Absolutely about manners. Absolutely about respect. But I think people need cues to be reminded that, once, a broad culture could ask for these things and not also be hoping to keep up a pleasant hum of mannerliness and actually perhaps not so challenging ideas (for, since we've reached the apex of thought and are morally right about everything, this is not only all that is to be expected but further evidence of our fully extended reach). I think unless care is taken to prompt people to take huge risk, everybody understands what is understood of them, now, in engaging in civil discussions where trolls aren't tolerated. We align into place.

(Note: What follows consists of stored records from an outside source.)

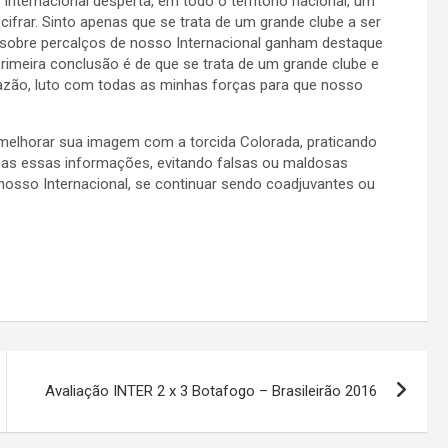
 Internacional desperta, em todo o território nacional, um
ifrar. Sinto apenas que se trata de um grande clube a ser
sobre percalços de nosso Internacional ganham destaque
primeira conclusão é de que se trata de um grande clube e
azão, luto com todas as minhas forças para que nosso
r melhorar sua imagem com a torcida Colorada, praticando
icas essas informações, evitando falsas ou maldosas
osso Internacional, se continuar sendo coadjuvantes ou
Avaliação INTER 2 x 3 Botafogo – Brasileirão 2016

A.S. Trolls are not original thinkers or misunderstood outsiders; they are people (or bots) whose purpose is tp insult, harass , and intimidate commenters whose views they disagree with or who have qualities/characteristics they dislike.. They seek to intimidate and distract from real discussion by instigating schoolyard level volleys of insults.

Patrick McEvoy-Halston A.S. But I think that people have come to have far too ranging an idea of those who are engaged in "schoolyard" behaviour, and have become increasingly unaware of how much input they're bent on classifying as merely disruptive. A number of us felt that it was like last days of disco when the site Gawker died, but we noticed that many of our peers were glad to see the ostensible "bullies" finally off the internet. These people, the ostensibly decent, scared us. 

Your way of describing trolls is how a recent terrifying NRA ad described how, ostensibly, university students are preying on "regular America" -- the ostensibly fundamentally decent being besieged by tactics of intimidation from students on the loose. The university students themselves believe that they won't be waylaid from where the genuine intimidation lies, and strike mercilessly at every incursion of the normalization of a vile agenda that'll go under guise of decency and civility, for sure. 

I believe I've very sensitive to people being hurt as well. I don't downgrade the damage speech can do, or want to see people cowed from feeling free to have their say. I want to create a safe zone -- a concept I have absolute respect for -- too. Thanks for your input.